The State Council recommended a 12 per cent tax but the elected body wants them to be taxed 35 per cent.
The Shura Council also said the current 15 per cent tax on Liquefied Natural Gas (LNG) was too low. It says the government should raise that to a whopping 55 per cent.
The government recently slapped a 15 per cent tax on companies in the mining, oil and gas sector, as it grapples with the fallout over low oil prices.
Oman’s Shura Council is elected by the people and has 85 members whereas the State Council’s 83 members are directly appointed by Sultan Qaboos.

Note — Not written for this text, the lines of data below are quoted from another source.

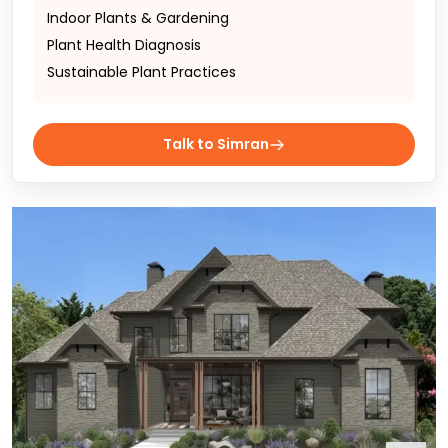
Indoor Plants & Gardening
Plant Health Diagnosis
Sustainable Plant Practices
Talk to Simran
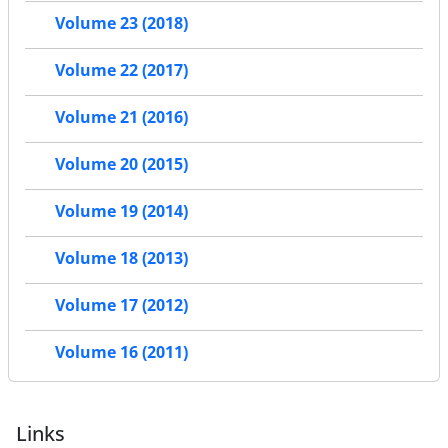
Volume 23 (2018)
Volume 22 (2017)
Volume 21 (2016)
Volume 20 (2015)
Volume 19 (2014)
Volume 18 (2013)
Volume 17 (2012)
Volume 16 (2011)
Links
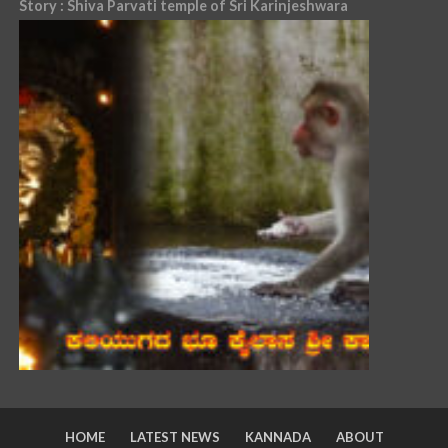
Story : Shiva Parvati temple of Sri Karinjeshwara
HOME
LATEST NEWS
KANNADA
ABOUT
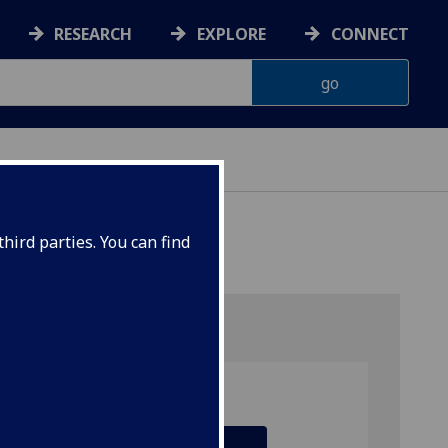
RESEARCH
EXPLORE
CONNECT
hird parties. You can find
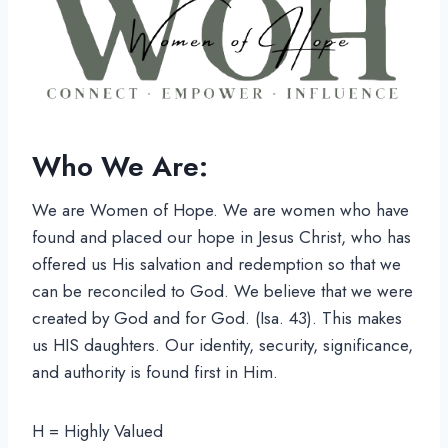
Who We Are:
We are Women of Hope. We are women who have
found and placed our hope in Jesus Christ, who has
offered us His salvation and redemption so that we
can be reconciled to God. We believe that we were
created by God and for God. (Isa. 43). This makes
us HIS daughters. Our identity, security, significance,
and authority is found first in Him.
H = Highly Valued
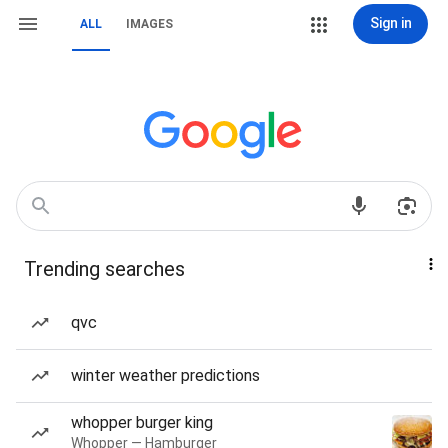
Sign in
ALL
IMAGES
Trending searches
qvc
winter weather predictions
whopper burger king
Whopper — Hamburger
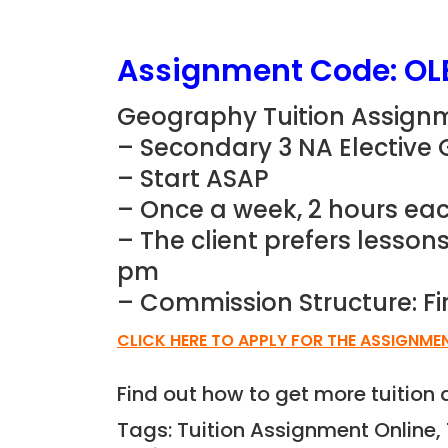
Assignment Code: OL
Geography Tuition Assignm
– Secondary 3 NA Elective
– Start ASAP
– Once a week, 2 hours eac
– The client prefers lesso
pm
– Commission Structure: Fi
CLICK HERE TO APPLY FOR THE ASSIGNME
Find out how to get more tuitio
Tags: Tuition Assignment Online, 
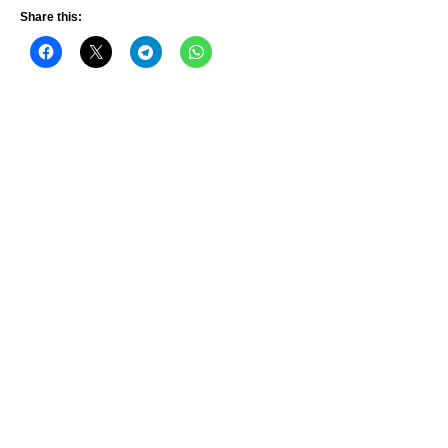
Share this:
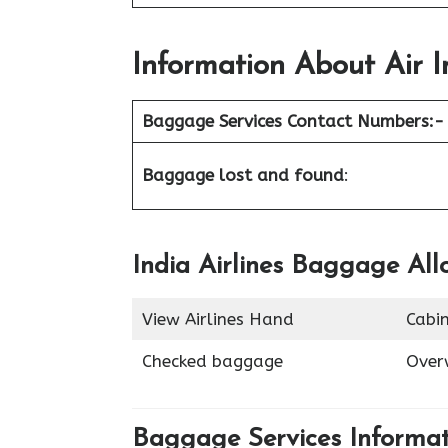
Information About
Air I
Baggage Services Contact Numbers:-
Baggage lost and found
:
India Airlines Baggage Al
View Airlines Hand
Cabi
Checked baggage
Over
Baggage Services Informa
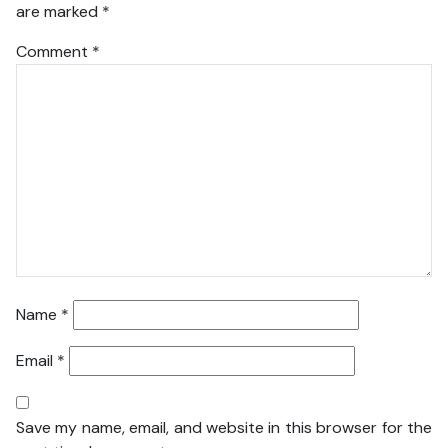
are marked
*
Comment
*
Name
*
Email
*
Save my name, email, and website in this browser for the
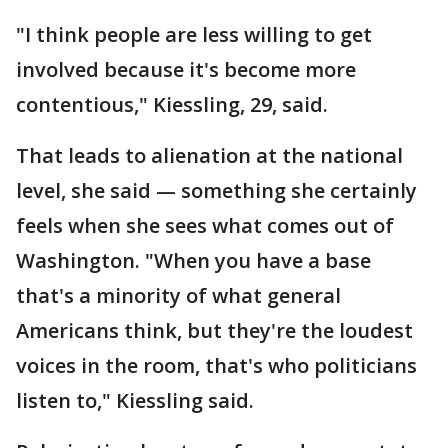
"I think people are less willing to get
involved because it's become more
contentious," Kiessling, 29, said.
That leads to alienation at the national
level, she said — something she certainly
feels when she sees what comes out of
Washington. "When you have a base
that's a minority of what general
Americans think, but they're the loudest
voices in the room, that's who politicians
listen to," Kiessling said.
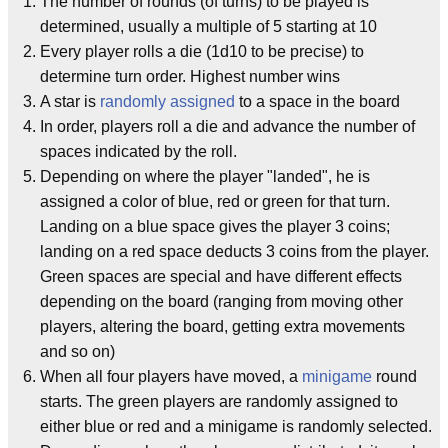
The number of rounds (of turns) to be played is
determined, usually a multiple of 5 starting at 10
Every player rolls a die (1d10 to be precise) to
determine turn order. Highest number wins
A star is
randomly assigned
to a space in the board
In order, players roll a die and advance the number of
spaces indicated by the roll.
Depending on where the player "landed", he is
assigned a color of blue, red or green for that turn.
Landing on a blue space gives the player 3 coins;
landing on a red space deducts 3 coins from the player.
Green spaces are special and have different effects
depending on the board (ranging from moving other
players, altering the board, getting extra movements
and so on)
When all four players have moved, a
minigame
round
starts. The green players are randomly assigned to
either blue or red and a minigame is randomly selected.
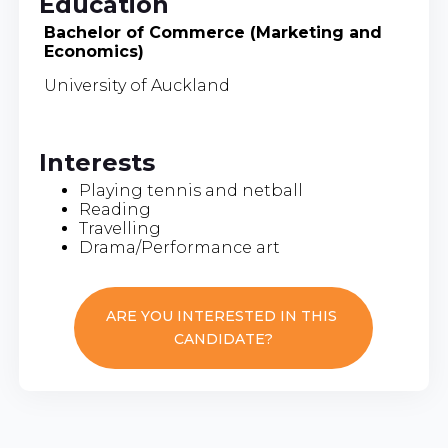
Education
Bachelor of Commerce (Marketing and
Economics)
University of Auckland
Interests
Playing tennis and netball
Reading
Travelling
Drama/Performance art
ARE YOU INTERESTED IN THIS
CANDIDATE?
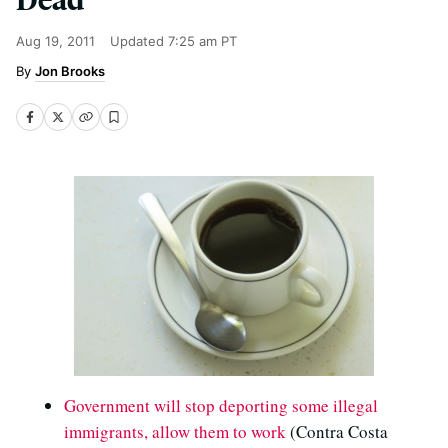
Aug 19, 2011
Updated
7:25 am PT
Jon Brooks
Government will stop deporting some illegal
immigrants, allow them to work
(Contra Costa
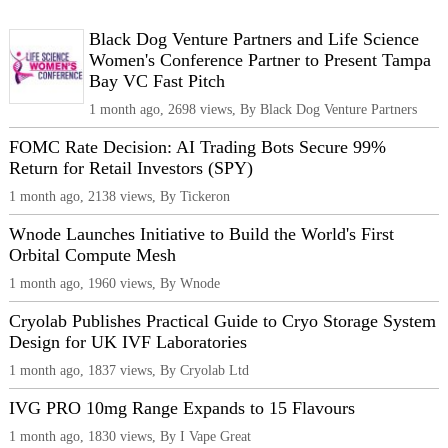
Black Dog Venture Partners and Life Science
Women's Conference Partner to Present Tampa
Bay VC Fast Pitch
1 month ago, 2698 views, By Black Dog Venture Partners
FOMC Rate Decision: AI Trading Bots Secure 99%
Return for Retail Investors (SPY)
1 month ago, 2138 views, By Tickeron
Wnode Launches Initiative to Build the World's First
Orbital Compute Mesh
1 month ago, 1960 views, By Wnode
Cryolab Publishes Practical Guide to Cryo Storage System
Design for UK IVF Laboratories
1 month ago, 1837 views, By Cryolab Ltd
IVG PRO 10mg Range Expands to 15 Flavours
1 month ago, 1830 views, By I Vape Great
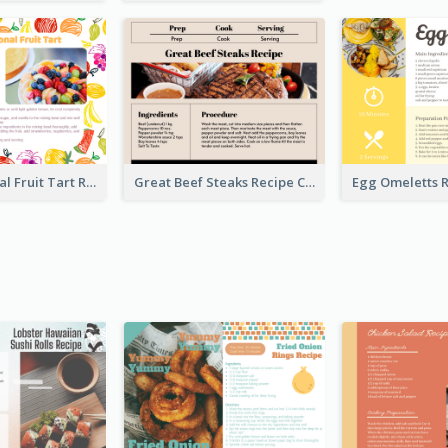
Fresh Seasonal Fruit Tart Recipe Card
Great Beef Steaks Recipe Card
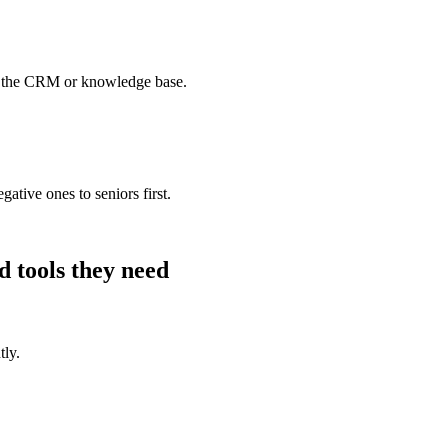
o the CRM or knowledge base.
ative ones to seniors first.
d
tools they need
tly.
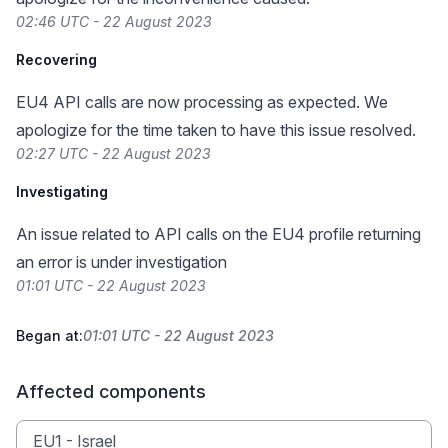
02:46 UTC - 22 August 2023
Recovering
EU4 API calls are now processing as expected. We
apologize for the time taken to have this issue resolved.
02:27 UTC - 22 August 2023
Investigating
An issue related to API calls on the EU4 profile returning
an error is under investigation
01:01 UTC - 22 August 2023
Began at:
01:01 UTC - 22 August 2023
Affected components
EU1 - Israel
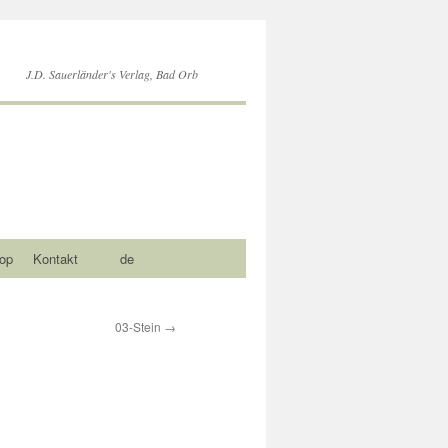
J.D. Sauerländer's Verlag, Bad Orb
op
Kontakt
de
03-Stein
→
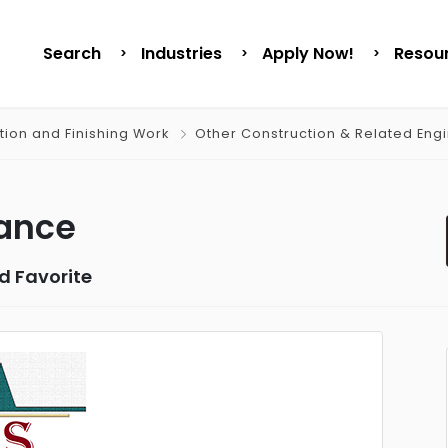
Search
Industries
Apply Now!
Resou
tion and Finishing Work
Other Construction & Related Eng
nance
d Favorite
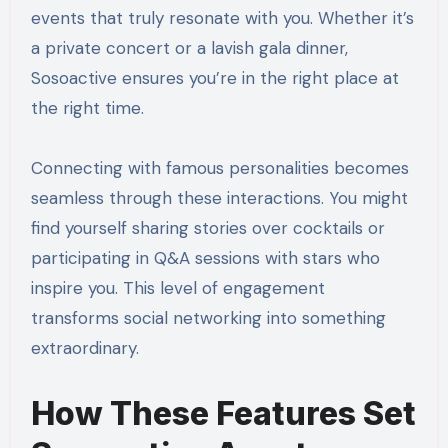
events that truly resonate with you. Whether it’s
a private concert or a lavish gala dinner,
Sosoactive ensures you’re in the right place at
the right time.
Connecting with famous personalities becomes
seamless through these interactions. You might
find yourself sharing stories over cocktails or
participating in Q&A sessions with stars who
inspire you. This level of engagement
transforms social networking into something
extraordinary.
How These Features Set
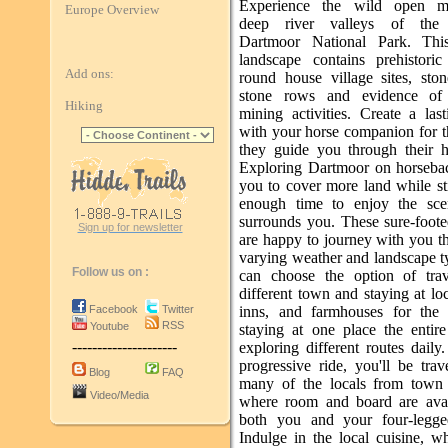
Experience the wild open mo
Europe Overview
deep river valleys of the 
Dartmoor National Park. This
landscape contains prehistoric 
Add ons:
round house village sites, ston
stone rows and evidence of 
Hiking
mining activities. Create a las
with your horse companion for th
they guide you through their 
Exploring Dartmoor on horseba
you to cover more land while st
enough time to enjoy the sce
surrounds you. These sure-foot
Sign up for newsletter
are happy to journey with you t
varying weather and landscape t
Follow us on :
can choose the option of trav
different town and staying at loc
Facebook
Twitter
inns, and farmhouses for the 
RSS
Youtube
staying at one place the entire
---------------------
exploring different routes dail
progressive ride, you'll be trav
Blog
FAQ
many of the locals from town
Video/Media
where room and board are avai
both you and your four-legge
Indulge in the local cuisine, w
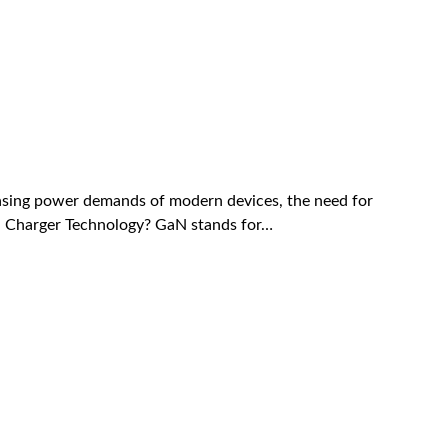
reasing power demands of modern devices, the need for
GaN Charger Technology? GaN stands for…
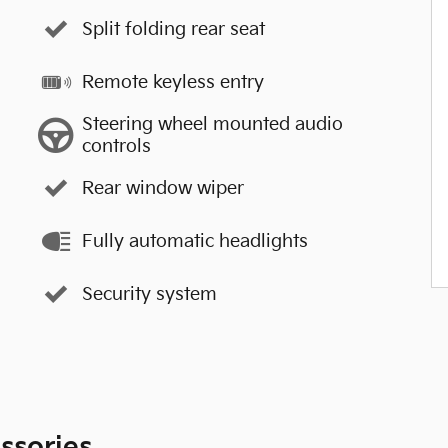
Split folding rear seat
Remote keyless entry
Steering wheel mounted audio
controls
Rear window wiper
Fully automatic headlights
Security system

Sultan Al Abri, a Shura council member, says members who voted against the proposal should be expelled.
He accused them of having a vested interest in the sectors by providing them mining equipment.
Tawfiq Al Lawati, another Shura council member, said that some companies working in the mining, oil and gas sectors made over 100 million rials in 2014 alone with only 8 million of that revenue went to the government.
Oman posted a deficit of 1.6 billion rials in the first quarter of 2016 due to the drop in oil prices, according to the Financial Affairs and Energy Resources Council. The council recommended a review of non-oil revenues as well as rationalising expenditures.
Oman is facing a big challenge amid the plunge of the oil prices, which substantially has affected the country’s revenues, which declined by more than 50 per cent in 2015.
In 2015, the government posted a 4.5 billion rial deficit.